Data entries
____
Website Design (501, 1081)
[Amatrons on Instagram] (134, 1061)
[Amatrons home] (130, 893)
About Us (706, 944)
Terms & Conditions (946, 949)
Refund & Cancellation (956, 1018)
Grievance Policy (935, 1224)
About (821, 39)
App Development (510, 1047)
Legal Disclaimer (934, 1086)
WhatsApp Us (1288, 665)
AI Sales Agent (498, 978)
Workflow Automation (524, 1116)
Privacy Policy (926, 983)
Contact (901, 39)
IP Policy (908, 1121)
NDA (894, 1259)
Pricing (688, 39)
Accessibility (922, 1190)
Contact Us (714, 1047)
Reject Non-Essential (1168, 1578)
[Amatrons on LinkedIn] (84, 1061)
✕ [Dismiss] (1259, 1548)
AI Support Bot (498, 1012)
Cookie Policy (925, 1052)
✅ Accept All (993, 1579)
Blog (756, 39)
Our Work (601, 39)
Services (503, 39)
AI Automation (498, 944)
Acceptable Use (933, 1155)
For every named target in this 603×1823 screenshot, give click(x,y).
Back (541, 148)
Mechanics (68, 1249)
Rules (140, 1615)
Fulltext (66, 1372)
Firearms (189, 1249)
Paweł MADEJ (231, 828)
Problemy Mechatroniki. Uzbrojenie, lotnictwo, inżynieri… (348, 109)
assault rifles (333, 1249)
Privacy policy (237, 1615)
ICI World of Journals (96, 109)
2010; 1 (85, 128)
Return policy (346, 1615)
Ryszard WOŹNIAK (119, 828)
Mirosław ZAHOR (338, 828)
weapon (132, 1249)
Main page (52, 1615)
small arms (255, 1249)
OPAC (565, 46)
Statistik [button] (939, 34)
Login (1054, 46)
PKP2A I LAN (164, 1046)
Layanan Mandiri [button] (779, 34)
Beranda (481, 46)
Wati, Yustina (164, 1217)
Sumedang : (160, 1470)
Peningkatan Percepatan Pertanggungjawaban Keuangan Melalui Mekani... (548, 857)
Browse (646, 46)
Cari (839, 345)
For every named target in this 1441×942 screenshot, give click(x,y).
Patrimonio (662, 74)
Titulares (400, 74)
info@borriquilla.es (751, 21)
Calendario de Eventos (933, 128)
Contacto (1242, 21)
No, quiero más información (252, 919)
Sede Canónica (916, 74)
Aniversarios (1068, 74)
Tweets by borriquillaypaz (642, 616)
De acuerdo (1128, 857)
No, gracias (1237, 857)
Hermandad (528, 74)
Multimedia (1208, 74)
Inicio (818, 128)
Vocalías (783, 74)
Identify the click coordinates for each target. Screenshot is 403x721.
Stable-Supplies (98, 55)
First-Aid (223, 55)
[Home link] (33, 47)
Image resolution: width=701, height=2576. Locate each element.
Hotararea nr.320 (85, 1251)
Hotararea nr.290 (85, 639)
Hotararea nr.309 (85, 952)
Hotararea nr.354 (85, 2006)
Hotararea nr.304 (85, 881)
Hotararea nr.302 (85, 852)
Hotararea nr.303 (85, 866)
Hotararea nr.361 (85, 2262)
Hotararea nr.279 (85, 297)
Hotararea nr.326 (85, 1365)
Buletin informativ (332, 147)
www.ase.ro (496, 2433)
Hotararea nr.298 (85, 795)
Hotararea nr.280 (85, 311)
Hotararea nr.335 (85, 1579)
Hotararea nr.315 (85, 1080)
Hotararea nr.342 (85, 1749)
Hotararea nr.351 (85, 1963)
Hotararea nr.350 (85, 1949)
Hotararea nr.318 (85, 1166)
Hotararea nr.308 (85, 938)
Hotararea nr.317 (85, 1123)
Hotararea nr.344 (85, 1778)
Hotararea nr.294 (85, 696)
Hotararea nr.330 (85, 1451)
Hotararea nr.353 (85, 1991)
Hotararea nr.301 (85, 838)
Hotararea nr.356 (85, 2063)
____
* _WHAT YOU NEED TO DO_: Each line above that holds the string "every" should be copied and shown.

* _SOLUTION TO THIS EXERCISE_:
For every named target in this 603×1823 screenshot, give click(x,y).
For every named target in this 1441×942 screenshot, give click(x,y).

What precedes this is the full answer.